I'm working on costume design for a Phoenix band that hopes to make this in the next year or so for a music video - one that's "big budget and mtv worthy".  I have yet to finish the guitarist and vocalist, but have the drummer - http://img.photobucket.com/albums/v4...esignFinal.jpg

the bassist (shoes are black with red side stripes) - http://img.photobucket.com/albums/v4...ephenrough.jpg

and the violinist - http://img.photobucket.com/albums/v4...aelieFinal.jpg

Just wanting opinions more than anything. Many display a love and hate relationship, and I'd like to see if since MTV has had crazier costume design videos lately, peoples opinions have changed.


----------



## melozburngr (May 25, 2005)

Dude- the violinist's design is effin sweet- love it


----------



## martygreene (May 25, 2005)

Interesting that you design with colored pencil- I've always used watercolor.

The look good, without knowing the characters and such.
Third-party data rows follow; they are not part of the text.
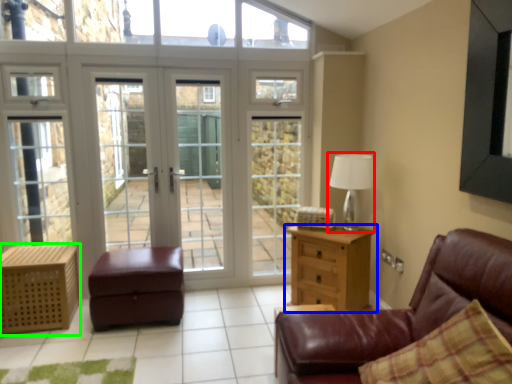 Question: Estimate the real-world distances between objects in this image. Which object is closer to table lamp (highlighted by a red box), chest of drawers (highlighted by a blue box) or nightstand (highlighted by a green box)?

Choices:
 (A) chest of drawers
 (B) nightstand

Answer: (A) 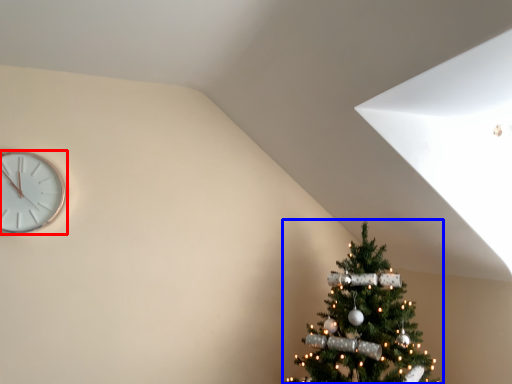 Question: Which of the following is the farthest to the observer, wall clock (highlighted by a red box) or christmas tree (highlighted by a blue box)?

Choices:
 (A) wall clock
 (B) christmas tree

Answer: (A) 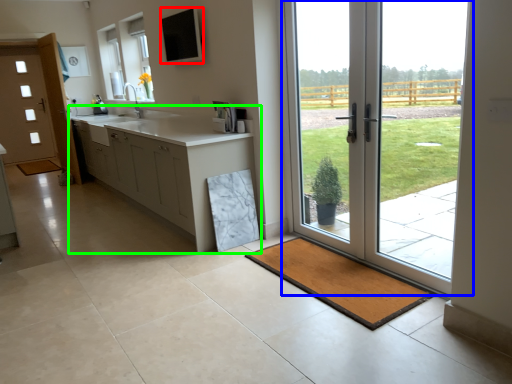 Question: Based on their relative distances, which object is farther from window screen (highlighted by a red box)? Choose from door (highlighted by a blue box) and cabinetry (highlighted by a green box).

Choices:
 (A) door
 (B) cabinetry

Answer: (A) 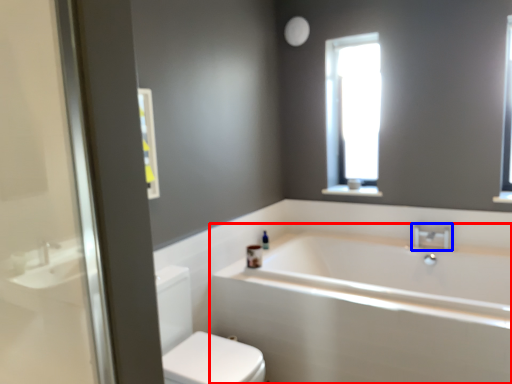 Question: Which point is further to the camera, bathtub (highlighted by a red box) or tap (highlighted by a blue box)?

Choices:
 (A) bathtub
 (B) tap

Answer: (B) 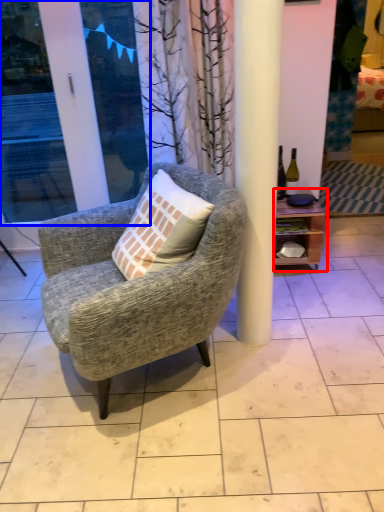 Question: Among these objects, which one is farthest to the camera, shelf (highlighted by a red box) or screen door (highlighted by a blue box)?

Choices:
 (A) shelf
 (B) screen door

Answer: (A) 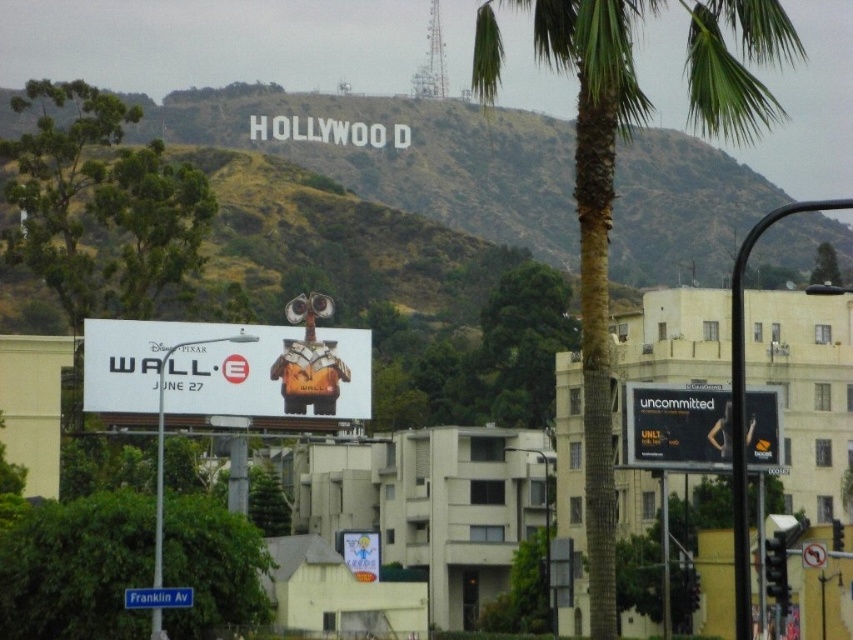 You are a photographer planning to capture a photo that includes both the green textured palm tree at center and the green leafy bush at lower left. Considering their sizes, which object should you position closer to the camera to ensure both fit in the frame?

The green textured palm tree at center is larger than the green leafy bush at lower left. To ensure both fit in the frame, position the larger palm tree closer to the camera so its size doesn

You are a drone operator who needs to deliver a package from the blue plastic street sign at lower left to the green grassy hill at upper center. Given that your drone has a maximum range of 200 meters, will it be able to make the delivery without recharging?

The green grassy hill at upper center is 237.40 meters away from the blue plastic street sign at lower left. Since the drone can only travel 200 meters before needing a recharge, it cannot make the delivery in one trip without recharging.

You are a photographer trying to capture both the green leafy tree at upper left and the metallic robot at center in a single shot. Based on their sizes in the image, which object would require you to adjust your camera angle more to include fully in the frame?

The green leafy tree at upper left might be wider than metallic robot at center, so it would require more adjustment to include fully in the frame. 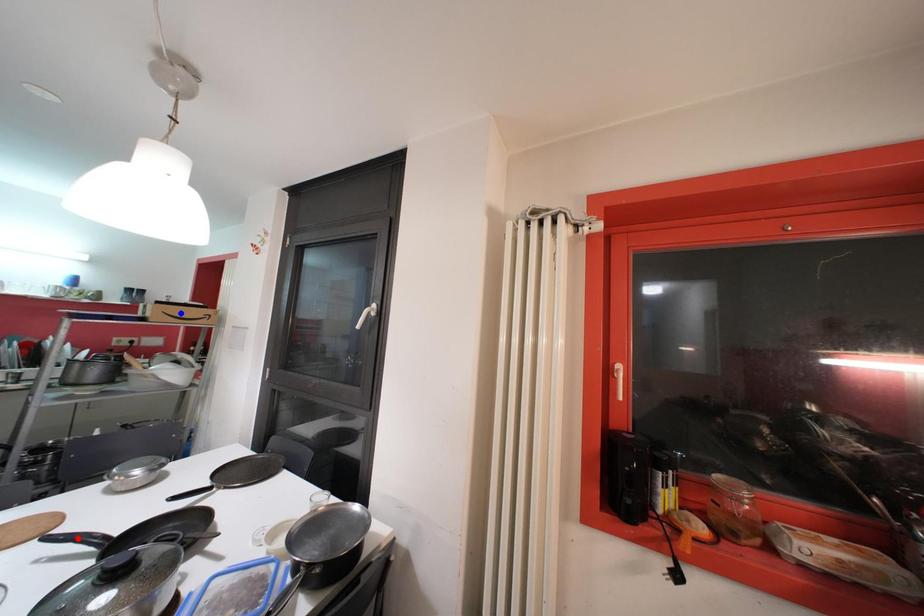 Question: Which of the two points in the image is closer to the camera?

Choices:
 (A) Blue point is closer.
 (B) Red point is closer.

Answer: (B) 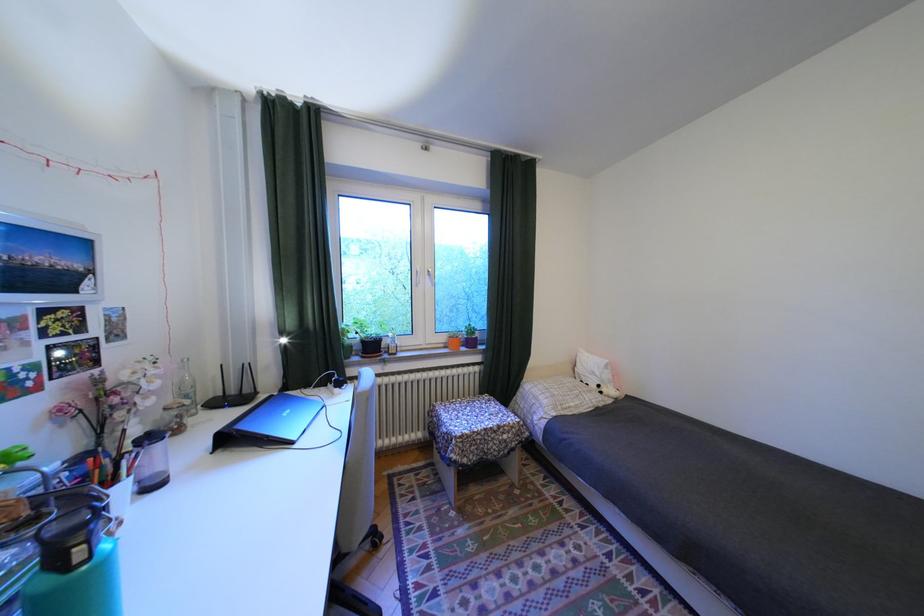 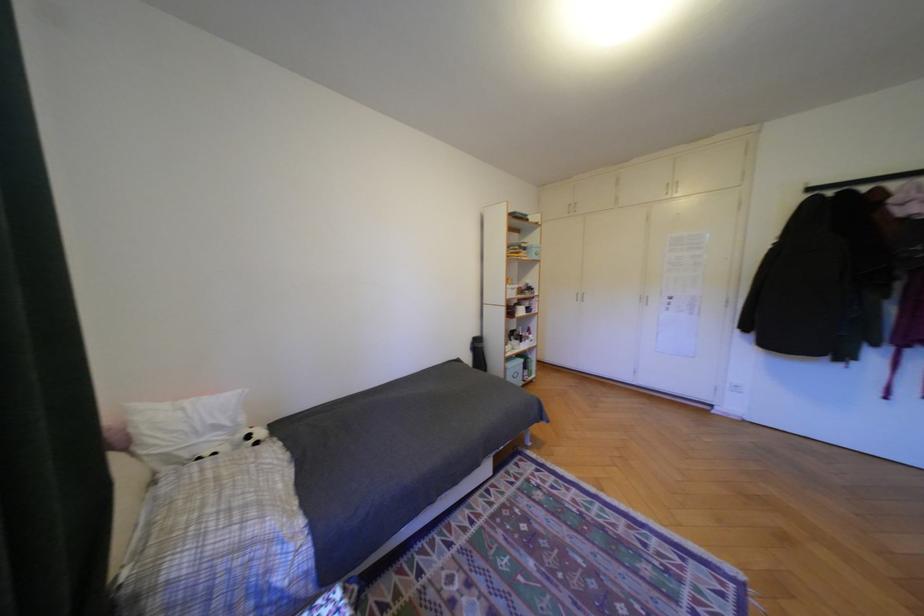 The point at (611, 386) is marked in the first image. Where is the corresponding point in the second image?

(261, 437) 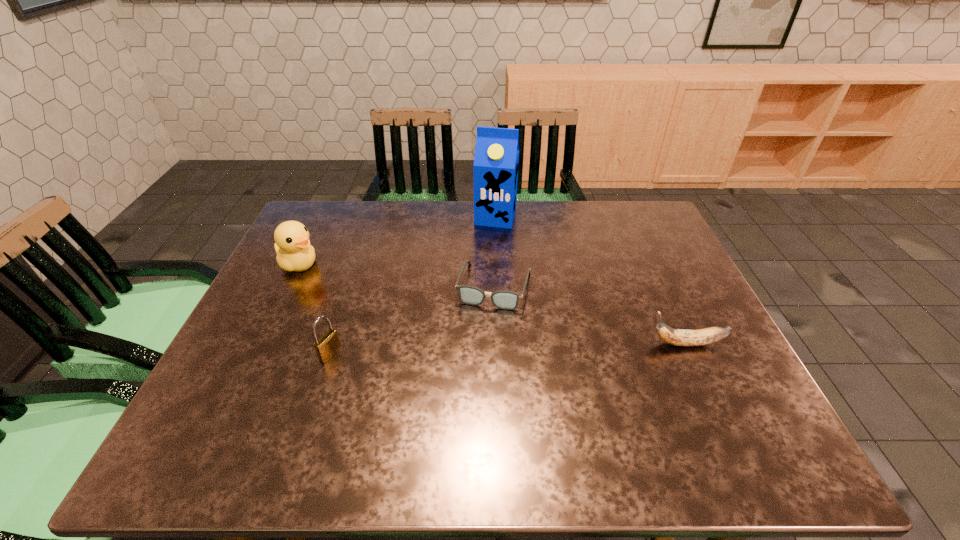 In the image, there is a desktop. Identify the location of free region at the far right corner. This screenshot has height=540, width=960. (648, 226).

Identify the location of free spot at the near right corner of the desktop. The height and width of the screenshot is (540, 960). (763, 411).

Locate an element on the screen. The height and width of the screenshot is (540, 960). empty space between the padlock and the leftmost object is located at coordinates (315, 309).

I want to click on free spot between the spectacles and the padlock, so click(413, 320).

Locate an element on the screen. The width and height of the screenshot is (960, 540). free spot between the padlock and the banana is located at coordinates (509, 349).

The image size is (960, 540). What are the coordinates of `free space that is in between the padlock and the fourth tallest object` in the screenshot? It's located at (509, 349).

This screenshot has height=540, width=960. Identify the location of empty location between the banana and the spectacles. (590, 314).

You are a GUI agent. You are given a task and a screenshot of the screen. Output one action in this format:
    pyautogui.click(x=<x>, y=<y>)
    Task: Click on the free point between the farthest object and the fourth object from right to left
    
    Given the screenshot: What is the action you would take?
    pyautogui.click(x=413, y=285)

Where is `vacant space in between the leftmost object and the fourth object from right to left`? The width and height of the screenshot is (960, 540). vacant space in between the leftmost object and the fourth object from right to left is located at coordinates (315, 309).

You are a GUI agent. You are given a task and a screenshot of the screen. Output one action in this format:
    pyautogui.click(x=<x>, y=<y>)
    Task: Click on the vacant area between the fourth object from right to left and the rightmost object
    
    Given the screenshot: What is the action you would take?
    pyautogui.click(x=509, y=349) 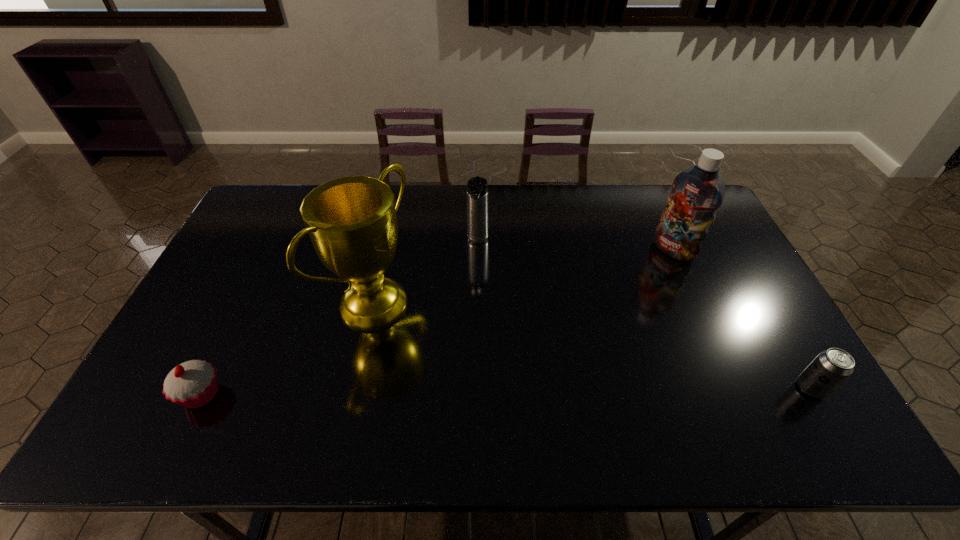 This screenshot has width=960, height=540. I want to click on free spot on the desktop that is between the leftmost object and the rightmost object and is positioned on the front label of the shampoo, so click(497, 391).

Locate an element on the screen. The height and width of the screenshot is (540, 960). free space on the desktop that is between the leftmost object and the rightmost object and is positioned on the handle side of the thermos bottle is located at coordinates (437, 392).

At what (x,y) coordinates should I click in order to perform the action: click on vacant space on the desktop that is between the cupcake and the beer can and is positioned on the shiny surface of the second object from left to right. Please return your answer as a coordinate pair (x, y). The width and height of the screenshot is (960, 540). Looking at the image, I should click on (557, 390). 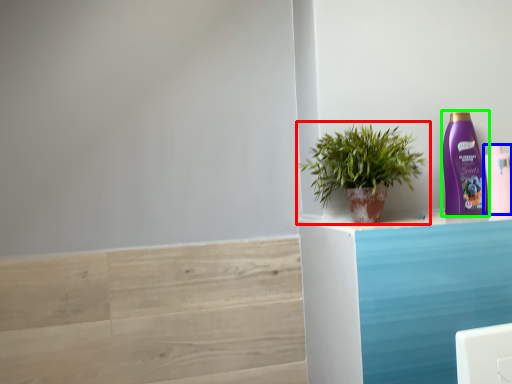 Question: Which object is the farthest from houseplant (highlighted by a red box)? Choose among these: bottle (highlighted by a blue box) or bottle (highlighted by a green box).

Choices:
 (A) bottle
 (B) bottle

Answer: (A) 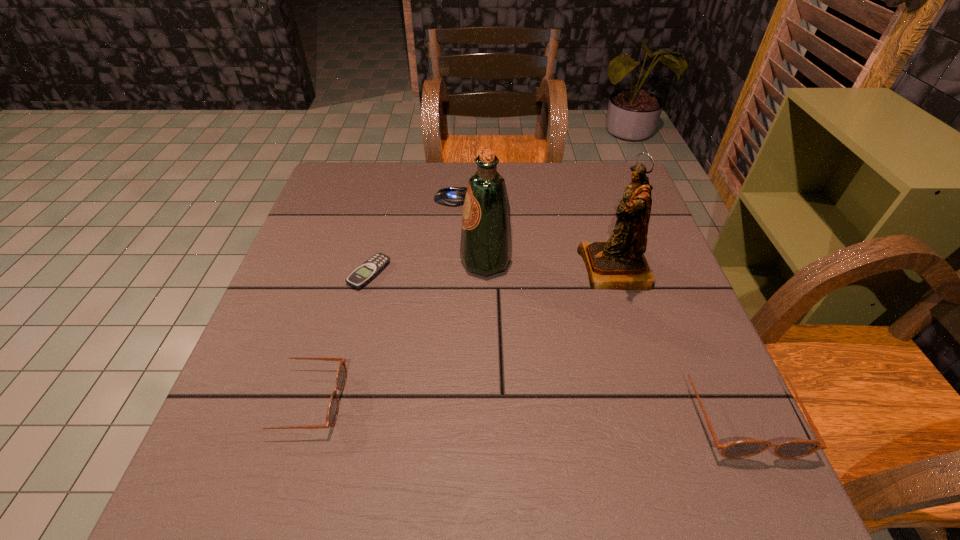 To achieve even spacing by inserting another sunglasses among them, please point to a vacant spot for this new sunglasses. Please provide its 2D coordinates. Your answer should be formatted as a tuple, i.e. [(x, y)], where the tuple contains the x and y coordinates of a point satisfying the conditions above.

[(519, 405)] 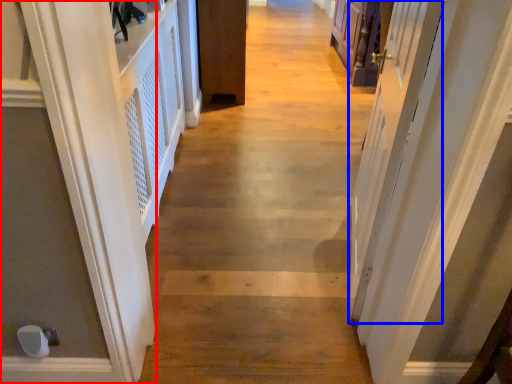 Question: Among these objects, which one is nearest to the camera, door (highlighted by a red box) or screen door (highlighted by a blue box)?

Choices:
 (A) door
 (B) screen door

Answer: (B) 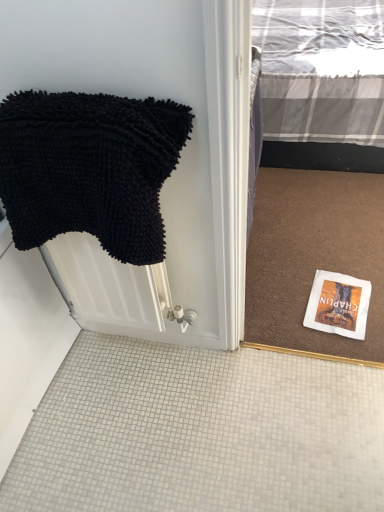 Find the location of a particular element. This screenshot has width=384, height=512. vacant point above white paper book cover at lower right (from a real-world perspective) is located at coordinates (337, 303). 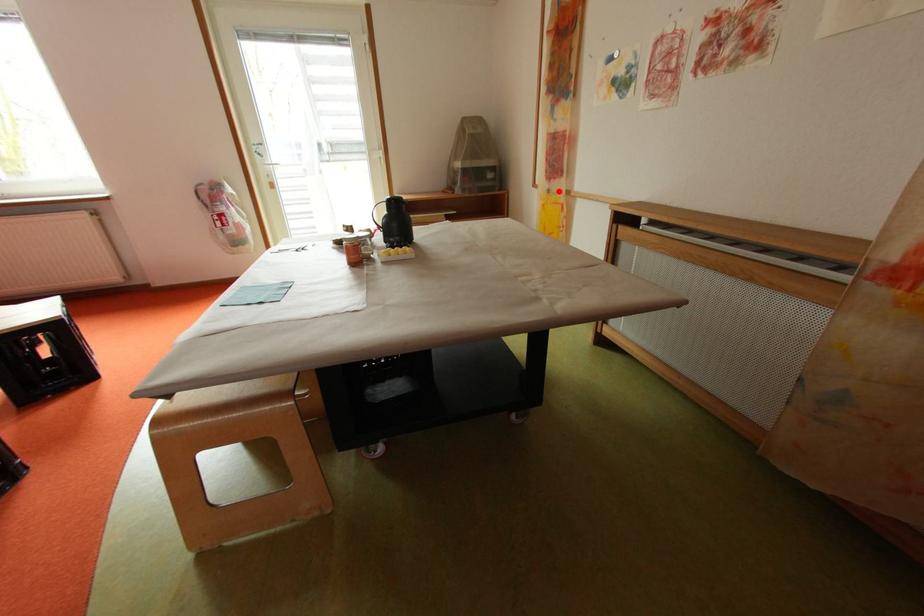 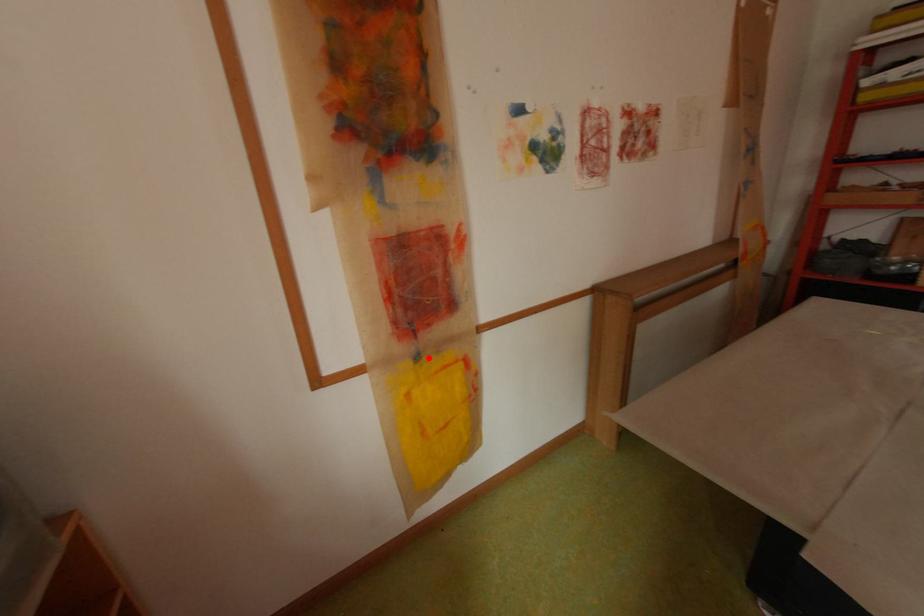 I am providing you with two images of the same scene from different viewpoints. A red point is marked on the first image and another point is marked on the second image. Are the points marked in image1 and image2 representing the same 3D position?

Yes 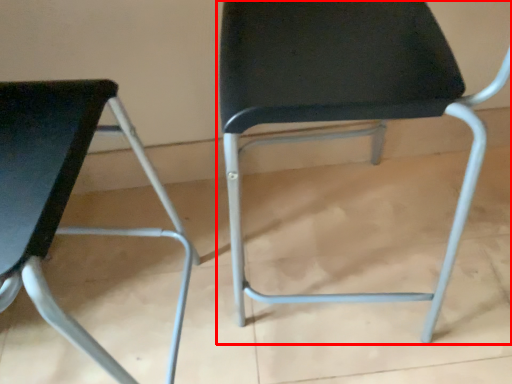 Question: From the image's perspective, considering the relative positions of chair (annotated by the red box) and chair in the image provided, where is chair (annotated by the red box) located with respect to the staircase?

Choices:
 (A) below
 (B) above

Answer: (B)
Be careful with the juxtaposition of yellow and white, especially for filming/stage, the two will bleed together visually and you'll get something in-between the two if you aren't careful with your shade and fabric choices.


----------



## aeni (May 26, 2005)

I have scanned in the swatches for the dress.  The white is grayish and the yellow is technically colorchanging from yellow to blue.

My class first taught me in colored pencils, then watercolor.  I rather like mixing my mediums more - some watercolor, some watercolor crayon, pencils, markers, pens, etc.  They'll probably get redesigned in the end since the lead singer is still making up his mind about the plot of the video by himself, rather than with the band and director.


----------